We all understand that the Internet revolution is inevitable at this point, but it’s also kind of controversial. There are scads of new jobs at Facebook and Twitter and other places, but what about the ones that are destroyed by the inroads of technology into every industry? Are you actually creating more than you’re destroying?

Marc Andreessen:

Jobs are critically important, but looking at economic change through the impact on jobs has always been a difficult way to think about economic progress. Let’s take a historical example. Once upon a time, 100% of the United States effectively was in agriculture, right? Now it’s down to 3%. Productivity in agriculture has exploded. Output has never been higher. The same thing happened in manufacturing 150 years ago or so. It would have been very easy to say, “Stop economic progress because what are all the farmers going to do if they can’t farm?” And of course, we didn’t stop the progress of mechanization and manufacturing, and our answer instead was the creation of new industries.

Andy Serwer:

And the same story will play out with the Internet?

Marc Andreessen:

Right. So the jobs are something that happens in the end. But what happens first are improvements in consumer welfare. This is the part that doesn’t get much attention because jobs going away is a much scarier story. Improvements in consumer welfare are more diffuse, and it’s hard to specifically call them out. But it’s a really big deal. It’s a really big deal for people to have a lot more information.
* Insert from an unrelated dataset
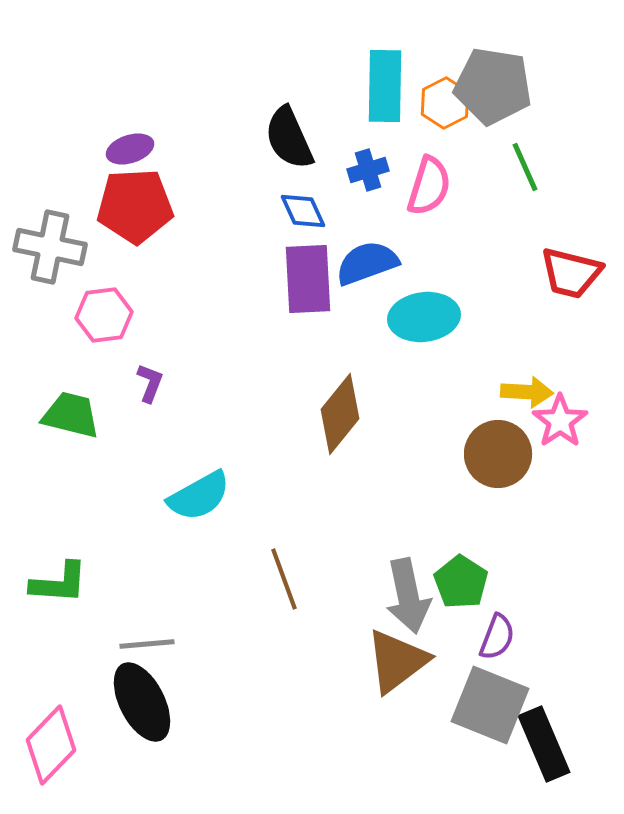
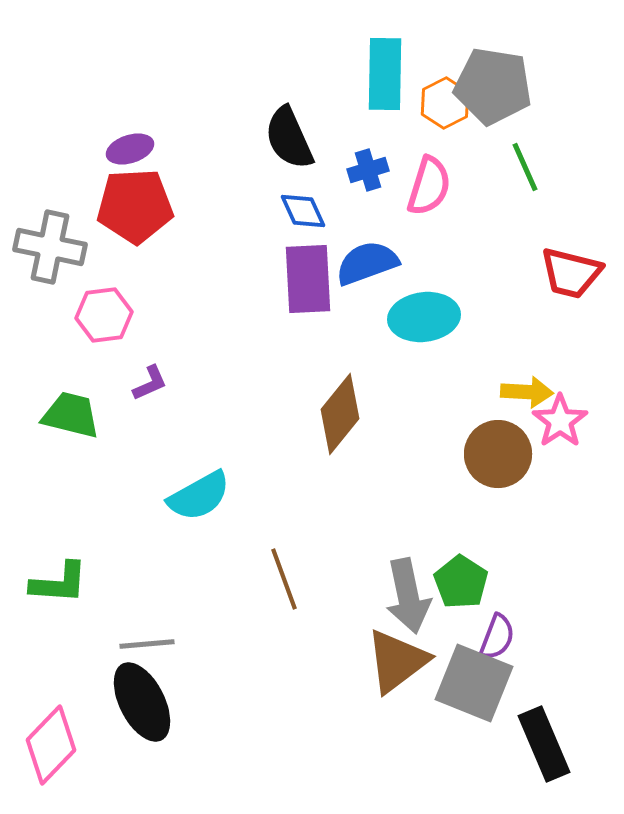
cyan rectangle: moved 12 px up
purple L-shape: rotated 45 degrees clockwise
gray square: moved 16 px left, 22 px up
It’s a really big deal for people to be able to communicate and collaborate. One of the things that’s going to be huge in the future is the ability to get educated online. That’s a wave that’s going to hit in a major way in the next 20 years, and will be a huge improvement to consumer welfare all around the world. And so the gains to anybody with a screen and a network connection are absolutely phenomenal. It’s one of those things where everybody’s life keeps getting better. But you don’t get the creation without the destruction. And so there is a lot of turbulence, and will be a lot of turbulence.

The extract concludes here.